Right now I am doing Process ! Message, but as i googled a bit, a message queue size is only limited to memory. I have a tree of processes where leaves generate messages and
There are no built-in mechanisms to limit the size of the message queue for a process.
The usual solution to this problem in erlang is to introduce a flow control protocol between the producer and the consumer. This can be as simple as the sender waiting for a continue
reply before sending the next message. You can invent more complicated flow control protocols (windowing, ...), but often send/wait-reply will do. The gen_server:call/2
protocol is a good request-response protocol and can be re-used by looking at the code for gen_server
and gen:call
- it takes care of a lot of the edge cases that are possible.
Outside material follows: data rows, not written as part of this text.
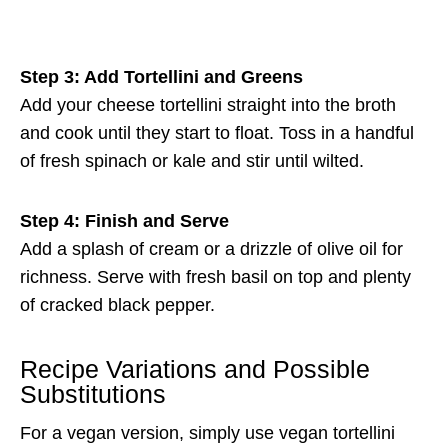
Step 3: Add Tortellini and Greens
Add your cheese tortellini straight into the broth
and cook until they start to float. Toss in a handful
of fresh spinach or kale and stir until wilted.
Step 4: Finish and Serve
Add a splash of cream or a drizzle of olive oil for
richness. Serve with fresh basil on top and plenty
of cracked black pepper.
Recipe Variations and Possible
Substitutions
For a vegan version, simply use vegan tortellini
Another approach is to pull messages through the system instead of pushing them - in this case the receiver asks the sender for a message when it's ready. Though if you have external producers that you can't rate-limit or buffer sufficiently, then you may not have this option.
RabbitMQ implements this in the form of Credit Flow. More info on this blog post: http://videlalvaro.github.io/2013/09/rabbitmq-internals-credit-flow-for-erlang-processes.html
The classical way of handling your second case is to include the Pid
of the sending process in the message. This is very common for erlang messages which usually have the structure similar to {SendingPid,Data}
. This allows the receiving to process both to see who sent the message and by using pattern matching within the receive
to select from which process it wishes to receive messages.
This is how erlang can multiplex messages from many different senders on one message queue and not be forced to handle all possible messages everywhere.